As a guideline on the definition of cognitive impairment, the mini-mental state examination (MMSE) score process was used. The MMSE test, also called neurocognitive testing, is scored from 0 to 30. The test is also divided into sections, each with its own score. These results help show which part of someone’s thinking and memory may be affected – a score of 25-30 is considered normal.

The results were analyzed only from studies that used a widely adopted definition of cognitive impairment (i.e., mini-mental state examination score <25 or nearest equivalent) and explored the association of this definition of cognitive impairment with future stroke.

A higher rate of stroke was observed in people with cognitive impairment than in people with normal cognitive function.

On further analyses performed on stroke outcome (fatal v. nonfatal) and type of stroke (ischemic v. hemorrhagic), the academics found that baseline cognitive impairment was associated with an increased risk of fatal stroke but not with nonfatal stroke.
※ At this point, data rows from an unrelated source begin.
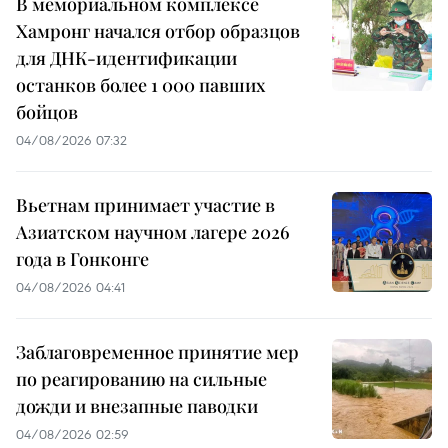
В мемориальном комплексе
Хамронг начался отбор образцов
для ДНК-идентификации
останков более 1 000 павших
бойцов
04/08/2026 07:32
Вьетнам принимает участие в
Азиатском научном лагере 2026
года в Гонконге
04/08/2026 04:41
Заблаговременное принятие мер
по реагированию на сильные
дожди и внезапные паводки
04/08/2026 02:59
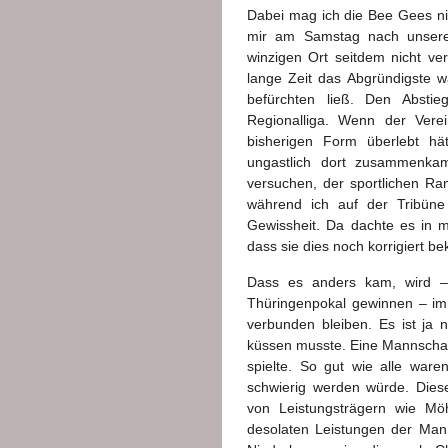
Dabei mag ich die Bee Gees nich
mir am Samstag nach unser
winzigen Ort seitdem nicht ver
lange Zeit das Abgründigste w
befürchten ließ. Den Abst
Regionalliga. Wenn der Verei
bisherigen Form überlebt hä
ungastlich dort zusammenkame
versuchen, der sportlichen Ran
während ich auf der Tribün
Gewissheit. Da dachte es in mi
dass sie dies noch korrigiert 
Dass es anders kam, wird –
Thüringenpokal gewinnen – i
verbunden bleiben. Es ist ja 
küssen musste. Eine Mannschaft,
spielte. So gut wie alle ware
schwierig werden würde. Dies
von Leistungsträgern wie Mö
desolaten Leistungen der Mann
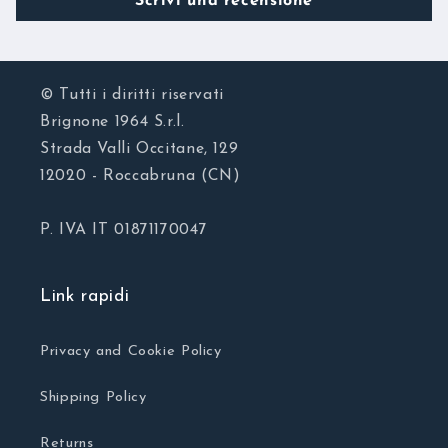
Scrivi una recensione
© Tutti i diritti riservati
Brignone 1964 S.r.l.
Strada Valli Occitane, 129
12020 - Roccabruna (CN)
P. IVA IT 01871170047
Link rapidi
Privacy and Cookie Policy
Shipping Policy
Returns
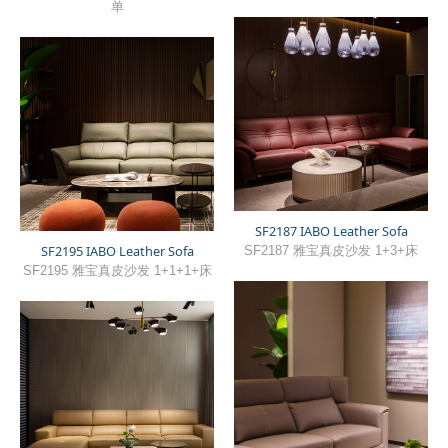
单
SF2187 IABO Leather Sofa
SF2195 IABO Leather Sofa
SF2187 雅宝真皮沙发 1+3+床
SF2195 雅宝真皮沙发 1+1+1+床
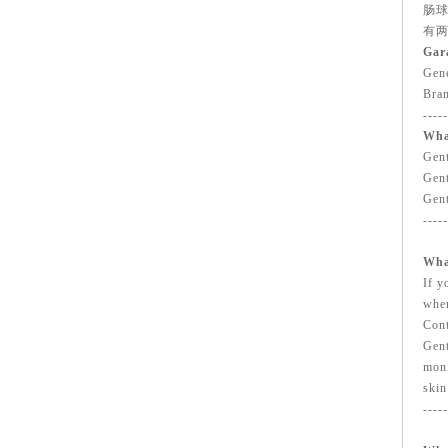
肠
有
Gar
Gene
Bra
-----
Wha
Gent
Gent
Gent
-----
Wha
If y
wher
Cont
Gent
moni
skin
-----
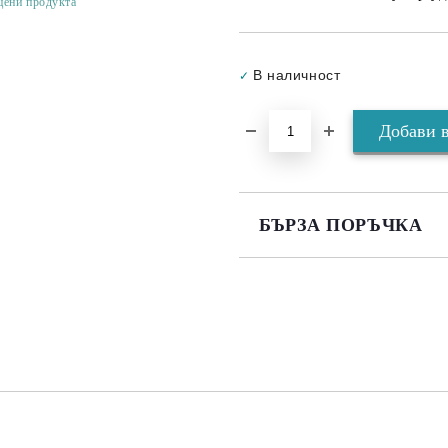
цени продукта
В наличност
✓
БЪРЗА ПОРЪЧКА
САМО ПОПЪЛНЕТЕ 3 ПОЛЕТА
Съгласен съм с
Политика
Ние ще се свържем с вас в рамки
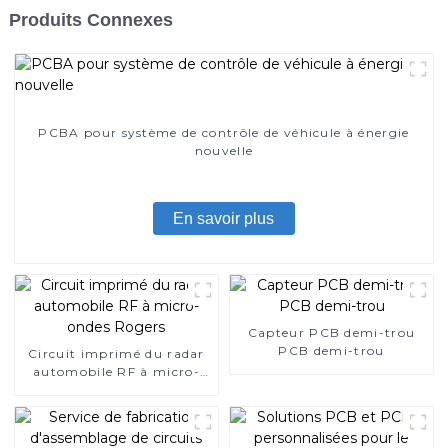
Produits Connexes
PCBA pour système de contrôle de véhicule à énergie
nouvelle
En savoir plus
Capteur PCB demi-trou
PCB demi-trou
Circuit imprimé du radar
automobile RF à micro-
ondes Rogers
When they combined data by ischemic or hemorrhagic stroke, an association was found between baseline cognitive impairment and an increased risk of ischemic stroke but no increased risk of hemorrhagic stroke.

The authors of the study write:

We found that the risk of future stroke was 39% higher among patients with cognitive impairment at baseline than among those with normal cognitive function at baseline. This risk increased to 64% when a broadly adopted definition of cognitive impairment was used.”

Previous studies have shown that atherosclerosis and inflammation are associated with an increased risk of both cognitive impairment and stroke. Increased coronary artery calcification is interconnected with poor memory in midlife and independently increases the risk of future stroke in the general population.

Cognitive impairment is also connected with high variability in blood pressure, which itself is a risk factor for stroke. Finally, cognitive impairment can be linked to factors such as lack of medication compliance, poor diet, physical inactivity, frailty and depression, which increase the risk of stroke.

Findings suggest that identifying people with cognitive impairment may provide opportunities to reduce the future burden of stroke through the timely implementation of evidence-based prevention strategies.

“Cognitive impairment should be more broadly recognized as a possible early clinical manifestation of cerebral infarction, so that timely management of vascular risk factors can be instituted to potentially prevent future stroke events and to avoid further deterioration of cognitive health,” conclude the authors.

Earlier this year, Medical News Today reported how mild cognitive impairment is linked to early death. People who have thinking problems – but who have an intact memory – may be more prone to early death than people who have no problems with their memory or thinking. These are the findings of one of the first studies to look at the relationship between early death and mild cognitive impairment.